→ Instructions to follow
In your copy of the data, keep every word exact and include no pictures.

→ Supplied entries
*** Block opens ***

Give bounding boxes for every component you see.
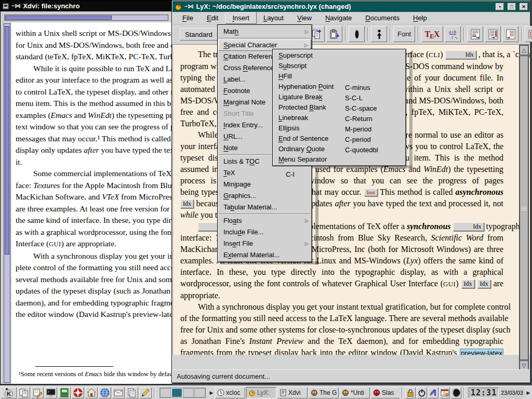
menubar-item-insert[interactable]: Insert xyxy=(225,12,257,24)
klipper-icon[interactable] xyxy=(428,387,438,398)
scroll-up-icon[interactable]: △ xyxy=(520,45,528,55)
task-button-xdvi[interactable]: Xdvi xyxy=(277,387,308,398)
figure-icon[interactable] xyxy=(525,26,532,42)
emph-icon[interactable] xyxy=(349,26,365,42)
marginpar-icon[interactable] xyxy=(485,26,501,42)
menu-item-superscript[interactable]: Superscript xyxy=(273,50,405,61)
text-line: Interface (GUI) are appropriate. xyxy=(16,238,172,250)
clock-applet[interactable]: 12:31 23/03/03 xyxy=(467,387,525,398)
organizer-icon[interactable] xyxy=(440,387,450,398)
depth-icon[interactable] xyxy=(502,26,518,42)
desktop-launcher-icon[interactable] xyxy=(31,387,44,398)
xdvi-titlebar[interactable]: −⋈ Xdvi: file:synchro xyxy=(1,1,172,11)
window-list-launcher-icon[interactable] xyxy=(18,387,30,398)
menu-item-protected-blank[interactable]: Protected BlankS-C-space xyxy=(273,102,405,113)
document-scrollbar[interactable]: △ ▽ xyxy=(519,45,529,371)
quick-launchers xyxy=(18,387,152,398)
idx-inset[interactable]: Idx xyxy=(461,280,475,288)
xdvi-page[interactable]: within a Unix shell script or MS-DOS/Win… xyxy=(11,22,172,384)
maximize-button[interactable]: □ xyxy=(508,3,516,10)
menu-item-insert-file[interactable]: Insert File▷ xyxy=(218,238,311,249)
close-button[interactable]: ✕ xyxy=(520,3,528,10)
xdvi-hscroll-thumb[interactable] xyxy=(5,16,112,20)
window-pin-icon[interactable]: −⋈ xyxy=(184,3,193,10)
menu-item-math[interactable]: Math▷ xyxy=(218,26,311,37)
xdvi-vertical-scrollbar[interactable] xyxy=(4,23,10,383)
pager-desktop-3[interactable] xyxy=(183,388,194,397)
svg-text:a+b: a+b xyxy=(449,30,456,34)
taskbar-expand-icon[interactable]: ▶ xyxy=(209,390,214,395)
xdvi-window-icon xyxy=(3,3,9,9)
menu-item-floats[interactable]: Floats▷ xyxy=(218,215,311,227)
text-line: display only updates after you have type… xyxy=(16,144,172,156)
task-button-unti[interactable]: *Unti xyxy=(340,387,370,398)
desktop-pager[interactable] xyxy=(159,388,206,398)
idx-inset[interactable]: Idx xyxy=(453,222,484,231)
menu-item-external-material[interactable]: External Material... xyxy=(218,249,311,261)
math-icon[interactable]: a+bc xyxy=(445,26,461,42)
documents-launcher-icon[interactable] xyxy=(126,387,138,398)
submenu-shadow xyxy=(409,52,413,168)
task-button-xcloc[interactable]: xcloc xyxy=(215,387,245,398)
menu-item-graphics[interactable]: Graphics... xyxy=(218,190,311,202)
menu-item-menu-separator[interactable]: Menu Separator xyxy=(273,154,405,165)
menubar-item-file[interactable]: File xyxy=(176,12,200,23)
paste-icon[interactable] xyxy=(326,26,342,42)
pager-desktop-2[interactable] xyxy=(171,388,182,397)
footnote-icon[interactable] xyxy=(467,26,483,42)
xdvi-icon xyxy=(280,389,287,396)
mail-launcher-icon[interactable] xyxy=(112,387,125,398)
menu-shortcut: C-l xyxy=(286,169,295,178)
konsole-launcher-icon[interactable] xyxy=(58,387,71,398)
menu-item-ligature-break[interactable]: Ligature BreakS-C-L xyxy=(273,92,405,102)
menubar-item-documents[interactable]: Documents xyxy=(358,12,406,23)
menu-item-ordinary-quote[interactable]: Ordinary QuoteC-quotedbl xyxy=(273,144,405,154)
task-button-the-g[interactable]: The G xyxy=(309,387,339,398)
menu-item-ellipsis[interactable]: EllipsisM-period xyxy=(273,123,405,134)
menu-item-tex[interactable]: TeXC-l xyxy=(218,167,311,179)
terminal-launcher-icon[interactable] xyxy=(45,387,57,398)
task-button-slas[interactable]: Slas xyxy=(371,387,400,398)
idx-inset[interactable]: Idx xyxy=(180,200,194,208)
moon-icon[interactable] xyxy=(451,387,461,398)
menu-item-hyphenation-point[interactable]: Hyphenation PointC-minus xyxy=(273,82,405,92)
text-segment: Interface ( xyxy=(16,239,49,248)
home-launcher-icon[interactable] xyxy=(85,387,98,398)
lyx-titlebar[interactable]: −⋈ LyX: ~/doc/beginlatex/src/synchro.lyx… xyxy=(172,1,530,12)
menu-item-hfill[interactable]: HFill xyxy=(273,71,405,82)
idx-inset[interactable]: Idx xyxy=(445,50,476,59)
xdvi-vscroll-thumb[interactable] xyxy=(5,26,9,255)
lyx-menubar: FileEditInsertLayoutViewNavigateDocument… xyxy=(172,12,530,24)
menu-item-subscript[interactable]: Subscript xyxy=(273,61,405,71)
menu-item-linebreak[interactable]: LinebreakC-Return xyxy=(273,113,405,123)
menu-item-end-of-sentence[interactable]: End of SentenceC-period xyxy=(273,134,405,144)
panel-hide-icon[interactable]: ▶ xyxy=(526,390,531,395)
idx-inset[interactable]: Idx xyxy=(477,280,491,288)
pager-desktop-1[interactable] xyxy=(160,388,171,397)
menubar-item-view[interactable]: View xyxy=(290,12,318,23)
menubar-item-help[interactable]: Help xyxy=(406,12,434,23)
minimize-button[interactable]: ▪ xyxy=(496,3,504,10)
help-launcher-icon[interactable] xyxy=(72,387,84,398)
window-pin-icon[interactable]: −⋈ xyxy=(11,3,20,9)
scrollbar-thumb[interactable] xyxy=(520,56,528,360)
foot-inset[interactable]: foot xyxy=(364,189,378,196)
lock-icon[interactable] xyxy=(405,387,416,398)
menubar-item-layout[interactable]: Layout xyxy=(257,12,290,23)
editor-launcher-icon[interactable] xyxy=(139,387,152,398)
kmenu-button[interactable]: K xyxy=(1,387,17,398)
task-button-lyx[interactable]: LyX: xyxy=(246,387,276,398)
menubar-item-navigate[interactable]: Navigate xyxy=(318,12,358,23)
text-segment: VTeX xyxy=(102,192,119,201)
menu-item-tabular-material[interactable]: Tabular Material... xyxy=(218,202,311,213)
browser-launcher-icon[interactable] xyxy=(99,387,111,398)
font-button[interactable]: Font xyxy=(393,26,415,42)
tex-button[interactable]: TEX xyxy=(421,26,443,42)
power-icon[interactable] xyxy=(417,387,427,398)
menubar-item-edit[interactable]: Edit xyxy=(200,12,225,23)
menu-item-include-file[interactable]: Include File... xyxy=(218,227,311,238)
xdvi-horizontal-scrollbar[interactable] xyxy=(4,15,168,21)
menu-item-minipage[interactable]: Minipage xyxy=(218,179,311,190)
noun-icon[interactable] xyxy=(371,26,387,42)
pager-desktop-4[interactable] xyxy=(194,388,205,397)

*** Block closes ***

→ Response below
Give bounding boxes for every component you see.
menubar-item-insert[interactable]: Insert xyxy=(225,12,257,24)
klipper-icon[interactable] xyxy=(428,387,438,398)
scroll-up-icon[interactable]: △ xyxy=(520,45,528,55)
task-button-xdvi[interactable]: Xdvi xyxy=(277,387,308,398)
figure-icon[interactable] xyxy=(525,26,532,42)
emph-icon[interactable] xyxy=(349,26,365,42)
marginpar-icon[interactable] xyxy=(485,26,501,42)
menu-item-superscript[interactable]: Superscript xyxy=(273,50,405,61)
text-line: Interface (GUI) are appropriate. xyxy=(16,238,172,250)
clock-applet[interactable]: 12:31 23/03/03 xyxy=(467,387,525,398)
organizer-icon[interactable] xyxy=(440,387,450,398)
depth-icon[interactable] xyxy=(502,26,518,42)
desktop-launcher-icon[interactable] xyxy=(31,387,44,398)
xdvi-titlebar[interactable]: −⋈ Xdvi: file:synchro xyxy=(1,1,172,11)
window-list-launcher-icon[interactable] xyxy=(18,387,30,398)
menu-item-protected-blank[interactable]: Protected BlankS-C-space xyxy=(273,102,405,113)
document-scrollbar[interactable]: △ ▽ xyxy=(519,45,529,371)
quick-launchers xyxy=(18,387,152,398)
idx-inset[interactable]: Idx xyxy=(461,280,475,288)
xdvi-page[interactable]: within a Unix shell script or MS-DOS/Win… xyxy=(11,22,172,384)
maximize-button[interactable]: □ xyxy=(508,3,516,10)
menu-item-insert-file[interactable]: Insert File▷ xyxy=(218,238,311,249)
close-button[interactable]: ✕ xyxy=(520,3,528,10)
xdvi-hscroll-thumb[interactable] xyxy=(5,16,112,20)
window-pin-icon[interactable]: −⋈ xyxy=(184,3,193,10)
menu-item-math[interactable]: Math▷ xyxy=(218,26,311,37)
xdvi-vertical-scrollbar[interactable] xyxy=(4,23,10,383)
pager-desktop-3[interactable] xyxy=(183,388,194,397)
svg-text:a+b: a+b xyxy=(449,30,456,34)
taskbar-expand-icon[interactable]: ▶ xyxy=(209,390,214,395)
xdvi-window-icon xyxy=(3,3,9,9)
menu-item-floats[interactable]: Floats▷ xyxy=(218,215,311,227)
text-line: display only updates after you have type… xyxy=(16,144,172,156)
task-button-unti[interactable]: *Unti xyxy=(340,387,370,398)
desktop-pager[interactable] xyxy=(159,388,206,398)
idx-inset[interactable]: Idx xyxy=(453,222,484,231)
menu-item-external-material[interactable]: External Material... xyxy=(218,249,311,261)
math-icon[interactable]: a+bc xyxy=(445,26,461,42)
documents-launcher-icon[interactable] xyxy=(126,387,138,398)
submenu-shadow xyxy=(409,52,413,168)
task-button-xcloc[interactable]: xcloc xyxy=(215,387,245,398)
menu-item-graphics[interactable]: Graphics... xyxy=(218,190,311,202)
menu-item-menu-separator[interactable]: Menu Separator xyxy=(273,154,405,165)
menubar-item-file[interactable]: File xyxy=(176,12,200,23)
paste-icon[interactable] xyxy=(326,26,342,42)
pager-desktop-2[interactable] xyxy=(171,388,182,397)
footnote-icon[interactable] xyxy=(467,26,483,42)
xdvi-icon xyxy=(280,389,287,396)
mail-launcher-icon[interactable] xyxy=(112,387,125,398)
menu-shortcut: C-l xyxy=(286,169,295,178)
konsole-launcher-icon[interactable] xyxy=(58,387,71,398)
menu-item-ligature-break[interactable]: Ligature BreakS-C-L xyxy=(273,92,405,102)
menubar-item-documents[interactable]: Documents xyxy=(358,12,406,23)
menu-item-ordinary-quote[interactable]: Ordinary QuoteC-quotedbl xyxy=(273,144,405,154)
task-button-the-g[interactable]: The G xyxy=(309,387,339,398)
menu-item-ellipsis[interactable]: EllipsisM-period xyxy=(273,123,405,134)
menu-item-tex[interactable]: TeXC-l xyxy=(218,167,311,179)
terminal-launcher-icon[interactable] xyxy=(45,387,57,398)
task-button-slas[interactable]: Slas xyxy=(371,387,400,398)
idx-inset[interactable]: Idx xyxy=(180,200,194,208)
moon-icon[interactable] xyxy=(451,387,461,398)
menu-item-hyphenation-point[interactable]: Hyphenation PointC-minus xyxy=(273,82,405,92)
text-segment: Interface ( xyxy=(16,239,49,248)
home-launcher-icon[interactable] xyxy=(85,387,98,398)
lyx-titlebar[interactable]: −⋈ LyX: ~/doc/beginlatex/src/synchro.lyx… xyxy=(172,1,530,12)
menu-item-hfill[interactable]: HFill xyxy=(273,71,405,82)
idx-inset[interactable]: Idx xyxy=(445,50,476,59)
xdvi-vscroll-thumb[interactable] xyxy=(5,26,9,255)
lyx-menubar: FileEditInsertLayoutViewNavigateDocument… xyxy=(172,12,530,24)
menu-item-subscript[interactable]: Subscript xyxy=(273,61,405,71)
menu-item-linebreak[interactable]: LinebreakC-Return xyxy=(273,113,405,123)
menu-item-end-of-sentence[interactable]: End of SentenceC-period xyxy=(273,134,405,144)
panel-hide-icon[interactable]: ▶ xyxy=(526,390,531,395)
idx-inset[interactable]: Idx xyxy=(477,280,491,288)
pager-desktop-1[interactable] xyxy=(160,388,171,397)
menubar-item-view[interactable]: View xyxy=(290,12,318,23)
menubar-item-help[interactable]: Help xyxy=(406,12,434,23)
minimize-button[interactable]: ▪ xyxy=(496,3,504,10)
help-launcher-icon[interactable] xyxy=(72,387,84,398)
window-pin-icon[interactable]: −⋈ xyxy=(11,3,20,9)
scrollbar-thumb[interactable] xyxy=(520,56,528,360)
foot-inset[interactable]: foot xyxy=(364,189,378,196)
lock-icon[interactable] xyxy=(405,387,416,398)
menubar-item-layout[interactable]: Layout xyxy=(257,12,290,23)
editor-launcher-icon[interactable] xyxy=(139,387,152,398)
kmenu-button[interactable]: K xyxy=(1,387,17,398)
task-button-lyx[interactable]: LyX: xyxy=(246,387,276,398)
menubar-item-navigate[interactable]: Navigate xyxy=(318,12,358,23)
text-segment: VTeX xyxy=(102,192,119,201)
menu-item-tabular-material[interactable]: Tabular Material... xyxy=(218,202,311,213)
browser-launcher-icon[interactable] xyxy=(99,387,111,398)
font-button[interactable]: Font xyxy=(393,26,415,42)
tex-button[interactable]: TEX xyxy=(421,26,443,42)
power-icon[interactable] xyxy=(417,387,427,398)
menubar-item-edit[interactable]: Edit xyxy=(200,12,225,23)
menu-item-include-file[interactable]: Include File... xyxy=(218,227,311,238)
xdvi-horizontal-scrollbar[interactable] xyxy=(4,15,168,21)
menu-item-minipage[interactable]: Minipage xyxy=(218,179,311,190)
noun-icon[interactable] xyxy=(371,26,387,42)
pager-desktop-4[interactable] xyxy=(194,388,205,397)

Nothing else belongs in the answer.